Я думал, что это ревность. Басила много критиковали, а Джери казался баловнем судьбы и баловнем власти. Он был свежим, остроумным и щедрым. Женщины считали, что он — само обаяние. Он был элегантно одет, почти всегда в костюме и при галстуке. А со своим серым БМВ (такие машины в Софии тогда можно было пересчитать по пальцам одной руки) Джери и правда был похож на Маленького принца. Однако за этим фасадом скрывались (или даже выглядывали оттуда) драматичные контрасты. Джери пребывал в желтых зубах туберкулеза. Санатории, как дьявольские видения, не покидали его сознания. Болезнь удалось остановить. Но ее угроза по-прежнему нависала над ним. Как-то раз, еще до того, как Джери пустился в бега, его положение стало критическим. Тогда он жил по соседству с моей сестрой (врачом, специалистом по грудным болезням). Несколько суток она и Здравка (супруга Джери), не смыкая глаз, провели у его постели. А Джери метался в огненном полусне. Одной ногой он был уже на том свете. Но моя сестра вернула его к жизни. Раз уж речь зашла о Здравке (в девичестве Лековой), то надо сказать, что она была главным и универсальным лекарством, которое всегда спасало Джери. Красивая, жизнерадостная, сердечная… Но кто же любит лекарства? Однажды Джери с детским изумлением поведал мне, что обнаружил: почерки его бывшей и нынешней жен абсолютно идентичны. И тут он задумался — а может, и все остальное у них тоже одинаковое.
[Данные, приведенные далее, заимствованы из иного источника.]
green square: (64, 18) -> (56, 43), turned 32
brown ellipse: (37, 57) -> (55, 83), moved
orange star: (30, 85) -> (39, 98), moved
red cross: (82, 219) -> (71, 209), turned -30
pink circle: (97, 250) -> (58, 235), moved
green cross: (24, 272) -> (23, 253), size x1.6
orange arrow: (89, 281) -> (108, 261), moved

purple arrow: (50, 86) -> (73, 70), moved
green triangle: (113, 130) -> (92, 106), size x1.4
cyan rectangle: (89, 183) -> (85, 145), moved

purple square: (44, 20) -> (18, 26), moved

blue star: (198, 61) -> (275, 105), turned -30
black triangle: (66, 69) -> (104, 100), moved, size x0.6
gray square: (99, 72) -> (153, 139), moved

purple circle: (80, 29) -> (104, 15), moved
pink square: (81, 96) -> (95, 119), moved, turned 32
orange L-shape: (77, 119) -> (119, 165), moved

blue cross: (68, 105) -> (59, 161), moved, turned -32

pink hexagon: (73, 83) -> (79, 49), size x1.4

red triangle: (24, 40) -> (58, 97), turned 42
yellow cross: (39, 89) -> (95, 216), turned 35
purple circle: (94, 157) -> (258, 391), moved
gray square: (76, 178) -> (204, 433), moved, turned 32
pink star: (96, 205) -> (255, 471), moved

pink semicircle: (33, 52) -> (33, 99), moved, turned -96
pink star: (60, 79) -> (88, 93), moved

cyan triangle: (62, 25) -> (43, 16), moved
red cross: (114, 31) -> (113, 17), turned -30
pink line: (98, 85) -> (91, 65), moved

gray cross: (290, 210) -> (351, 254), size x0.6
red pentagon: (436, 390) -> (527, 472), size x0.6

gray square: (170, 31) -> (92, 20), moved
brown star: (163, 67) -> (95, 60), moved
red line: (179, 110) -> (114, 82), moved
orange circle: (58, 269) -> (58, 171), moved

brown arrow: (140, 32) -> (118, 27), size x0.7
— Неужели у меня такая судьба? — спрашивал он. — Или страсть обрекает всех на повторения?
Джери умеренно занимался спортом и пытался танцевать самые современные танцы (рок-н-ролл и твист). Может, так он скрывал свою болезнь от окружающих и от самого себя. Мы сблизились за столом пинг-понга и на стадионе во дворе полиграфического комбината, где вместе пинали мячик. Но, кажется, по-настоящему мы подружились (по крайней мере так утверждал сам Джери) на литературных чтениях в Ловече в 1961 году. Было 18 июня. Я могу назвать точную дату благодаря фотографиям, которые сделал один ученик языковой гимназии. На них запечатлена вся наша компания: Любен Дилов, Пырван Стефанов, я и Джери Марков, опирающийся на элегантный мужской зонтик, с которым он часто прогуливался.
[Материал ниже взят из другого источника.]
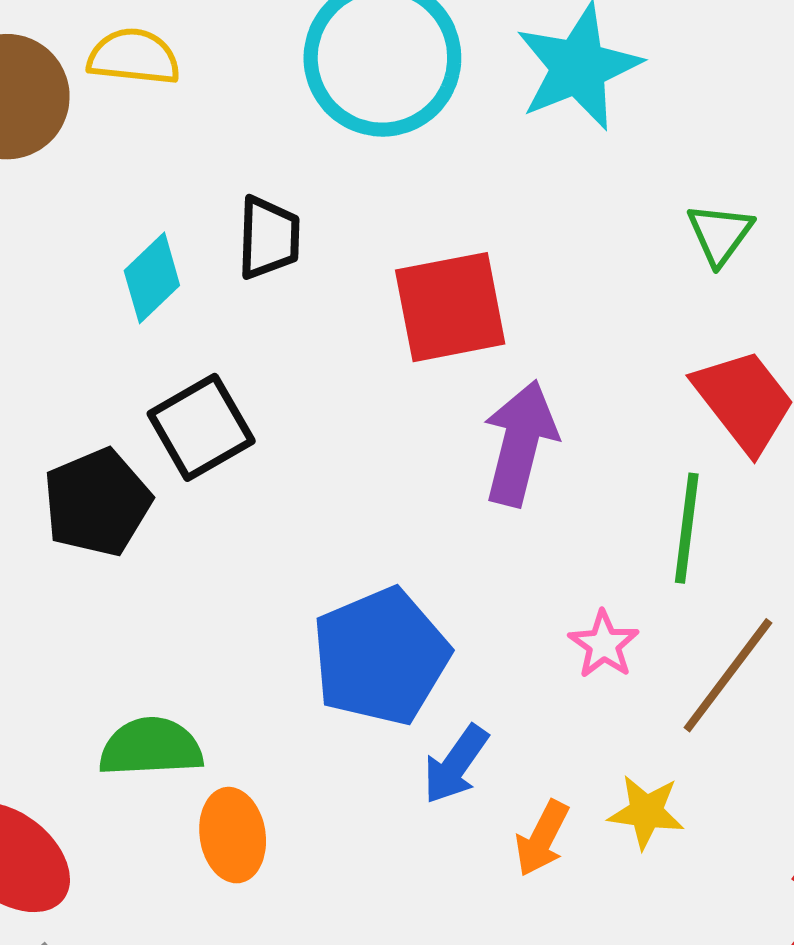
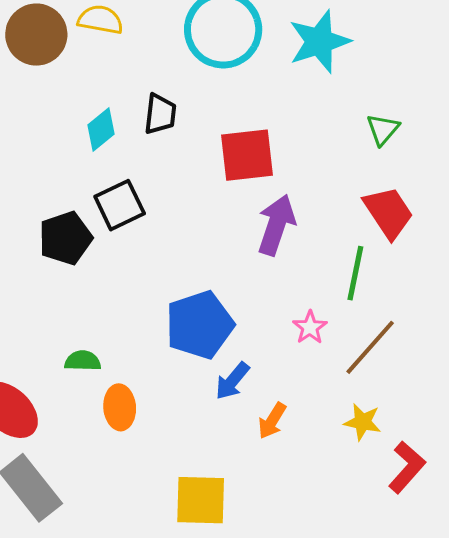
green semicircle: (151, 747) -> (83, 361), size x0.7
yellow star: (646, 812) -> (363, 422), moved

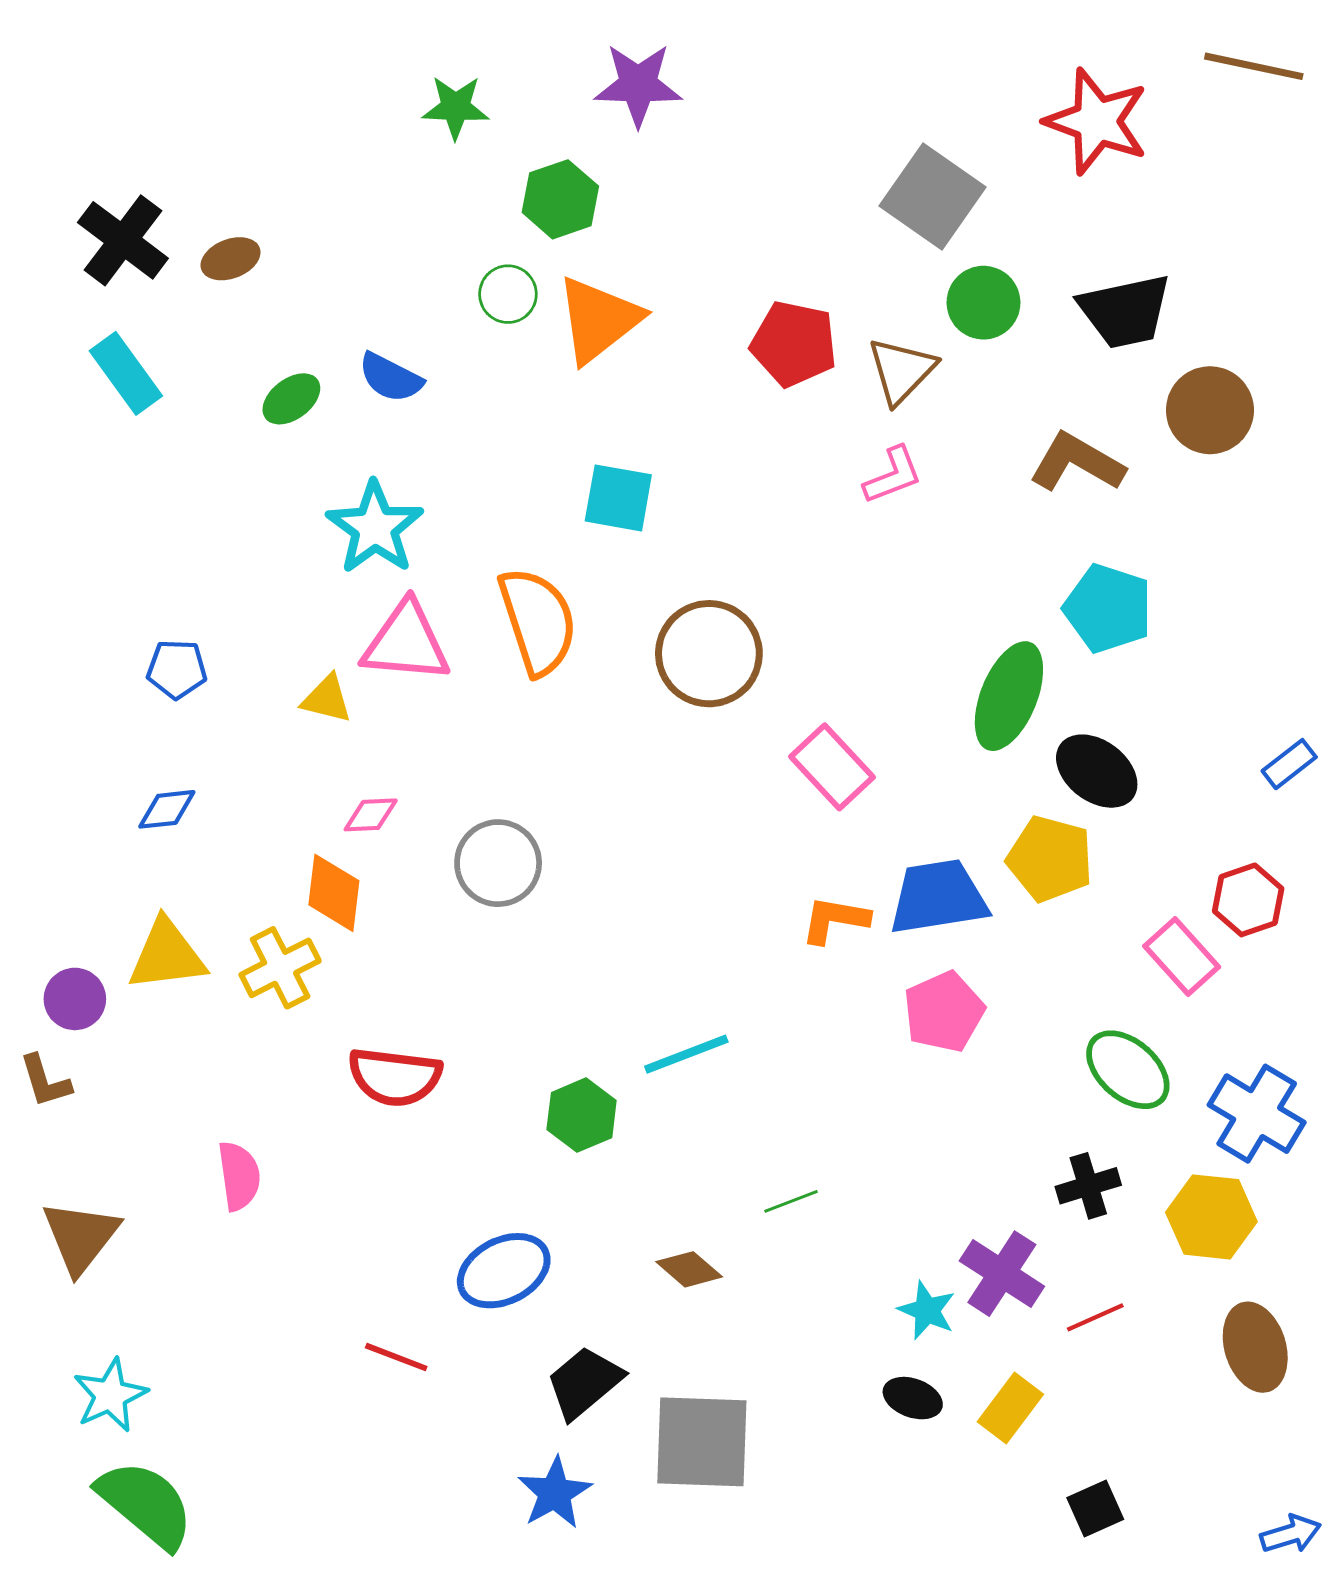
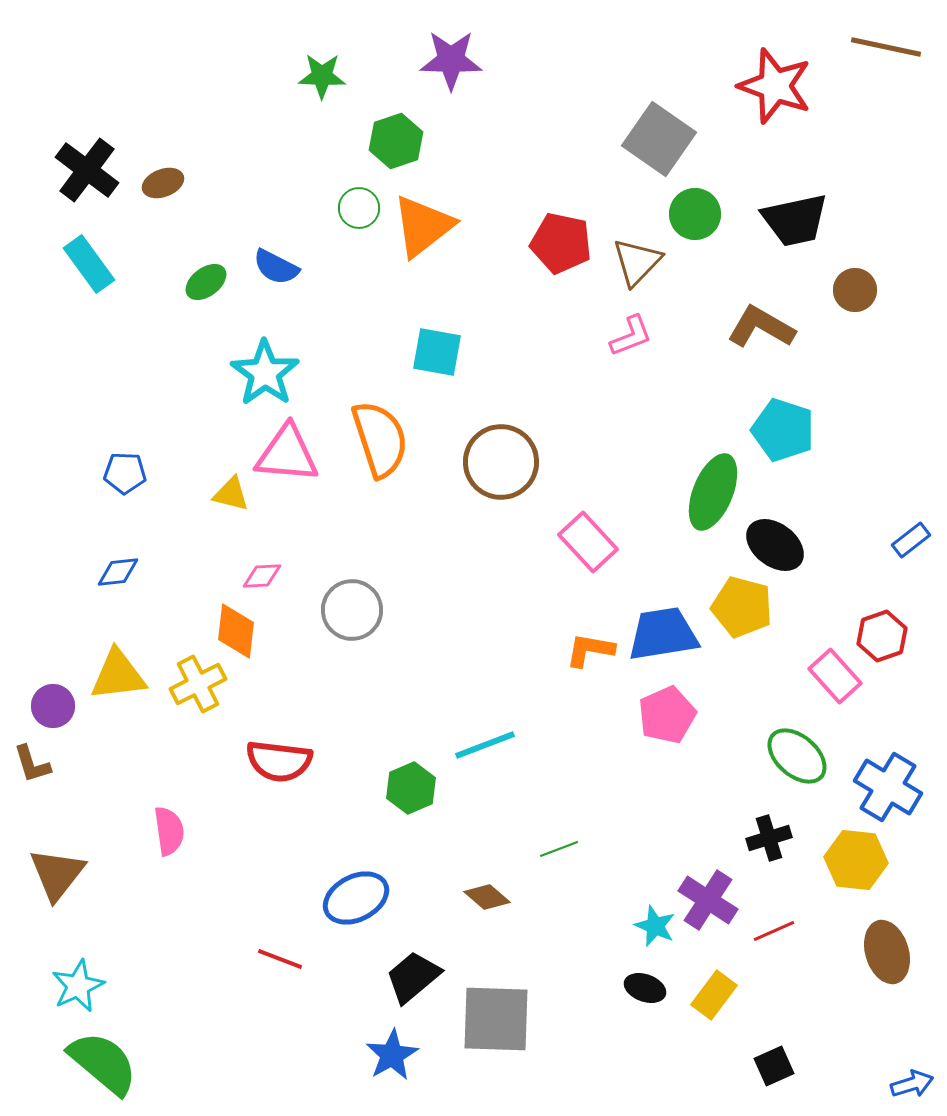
brown circle: (1210, 410) -> (855, 290), size x0.7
На одной из фотографий Джери присел на корточки за Пырваном и перевернул — в виде вопросительного знака — зонт над его головой.
Во время чтений, на которых мы были обязаны публично играть роль писателей, Джери удивил меня тем, с чем я раньше никогда не сталкивался. Он читал свою прозу наизусть. Поэты вымучивали собственные стихи по слогам, уткнувшись в бумажки, как петухи в просо, а Джери декламировал целый рассказ со сдержанным пафосом, как настоящий артист. Рассказ назывался «Раздел имущества» и был вдохновлен его первым разводом.
Еще кое-что застряло в моей памяти из того далекого Ловеча, а именно — жестокая реплика Джери:
— Ты видишь вон те скалы, которые торчат по обе стороны дороги? Там плачут твои вечерние девочки и мальчики с разрезанными штанинами. И ты, если не сбавишь темп, скоро к ним присоединишься.
Меня потрясла новость о возвращении исправительных лагерей. Значит, вот в чем была суть акции против хулиганов?
Судьба словно заботилась о том, чтобы наши дороги пересекались. Нас с Джери одновременно приняли в Союз писателей. Его утвердили сразу в качестве члена (вообще-то тогда полагалось сперва побыть кандидатом). На том же заседании, на котором нам вручили членские билеты, его наградили премией Союза писателей. В то время она считалась второй по значимости, деньгам и славе после Димитровской премии в области литературы. Думаю, что во всей истории Союза писателей есть еще всего один подобный случай: это случай Виктора Паскова, которому я лично одновременно вручил и членский билет, и союзную премию. (Но и эпоха тогда была уже иной, и чудеса повторялись.)